(Stored data entries)
........
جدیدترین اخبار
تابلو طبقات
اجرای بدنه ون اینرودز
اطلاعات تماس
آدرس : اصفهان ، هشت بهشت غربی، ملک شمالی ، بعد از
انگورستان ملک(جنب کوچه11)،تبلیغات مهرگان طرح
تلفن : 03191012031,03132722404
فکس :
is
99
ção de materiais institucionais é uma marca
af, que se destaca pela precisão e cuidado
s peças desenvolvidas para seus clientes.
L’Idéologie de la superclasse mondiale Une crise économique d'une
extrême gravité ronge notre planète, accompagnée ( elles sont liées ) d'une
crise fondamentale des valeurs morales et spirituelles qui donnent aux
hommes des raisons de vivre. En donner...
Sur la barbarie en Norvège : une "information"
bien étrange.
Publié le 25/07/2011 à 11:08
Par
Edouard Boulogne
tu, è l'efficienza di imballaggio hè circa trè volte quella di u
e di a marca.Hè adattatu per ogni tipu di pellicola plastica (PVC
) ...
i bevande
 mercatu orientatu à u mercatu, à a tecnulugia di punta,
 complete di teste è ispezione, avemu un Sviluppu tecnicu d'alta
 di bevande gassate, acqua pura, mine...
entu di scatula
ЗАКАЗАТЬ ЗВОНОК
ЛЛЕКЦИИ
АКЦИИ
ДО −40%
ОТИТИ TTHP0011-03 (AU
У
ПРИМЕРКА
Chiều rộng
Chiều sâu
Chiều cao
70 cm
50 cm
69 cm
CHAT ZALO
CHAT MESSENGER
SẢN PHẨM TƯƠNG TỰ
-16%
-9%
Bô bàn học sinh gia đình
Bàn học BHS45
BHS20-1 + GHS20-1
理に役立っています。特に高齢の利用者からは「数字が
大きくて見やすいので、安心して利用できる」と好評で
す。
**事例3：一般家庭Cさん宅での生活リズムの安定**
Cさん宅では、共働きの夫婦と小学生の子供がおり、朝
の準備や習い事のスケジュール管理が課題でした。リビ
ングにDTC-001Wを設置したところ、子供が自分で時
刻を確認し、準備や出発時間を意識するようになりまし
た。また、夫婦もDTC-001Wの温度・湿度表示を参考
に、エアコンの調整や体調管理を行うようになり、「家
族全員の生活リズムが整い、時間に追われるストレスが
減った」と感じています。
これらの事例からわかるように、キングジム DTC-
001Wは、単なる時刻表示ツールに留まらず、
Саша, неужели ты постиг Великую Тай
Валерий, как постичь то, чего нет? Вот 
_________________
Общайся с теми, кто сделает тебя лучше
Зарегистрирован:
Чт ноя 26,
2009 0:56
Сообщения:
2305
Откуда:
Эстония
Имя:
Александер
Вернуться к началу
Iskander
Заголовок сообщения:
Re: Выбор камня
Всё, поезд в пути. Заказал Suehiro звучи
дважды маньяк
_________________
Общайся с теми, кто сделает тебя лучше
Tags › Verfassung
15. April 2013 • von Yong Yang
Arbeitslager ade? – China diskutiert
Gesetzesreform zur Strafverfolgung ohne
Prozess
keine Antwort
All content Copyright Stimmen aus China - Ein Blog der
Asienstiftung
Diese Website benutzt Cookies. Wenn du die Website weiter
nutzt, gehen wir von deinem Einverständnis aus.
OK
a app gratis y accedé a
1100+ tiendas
........
__Task statement__
Each line from the first line of the entries up to and including the line containing "tu, è l'efficienza" should be transcribed exactly, with all other lines left out.

__Exercise solution__
جدیدترین اخبار
تابلو طبقات
اجرای بدنه ون اینرودز
اطلاعات تماس
آدرس : اصفهان ، هشت بهشت غربی، ملک شمالی ، بعد از
انگورستان ملک(جنب کوچه11)،تبلیغات مهرگان طرح
تلفن : 03191012031,03132722404
فکس :
is
99
ção de materiais institucionais é uma marca
af, que se destaca pela precisão e cuidado
s peças desenvolvidas para seus clientes.
L’Idéologie de la superclasse mondiale Une crise économique d'une
extrême gravité ronge notre planète, accompagnée ( elles sont liées ) d'une
crise fondamentale des valeurs morales et spirituelles qui donnent aux
hommes des raisons de vivre. En donner...
Sur la barbarie en Norvège : une "information"
bien étrange.
Publié le 25/07/2011 à 11:08
Par
Edouard Boulogne
tu, è l'efficienza di imballaggio hè circa trè volte quella di u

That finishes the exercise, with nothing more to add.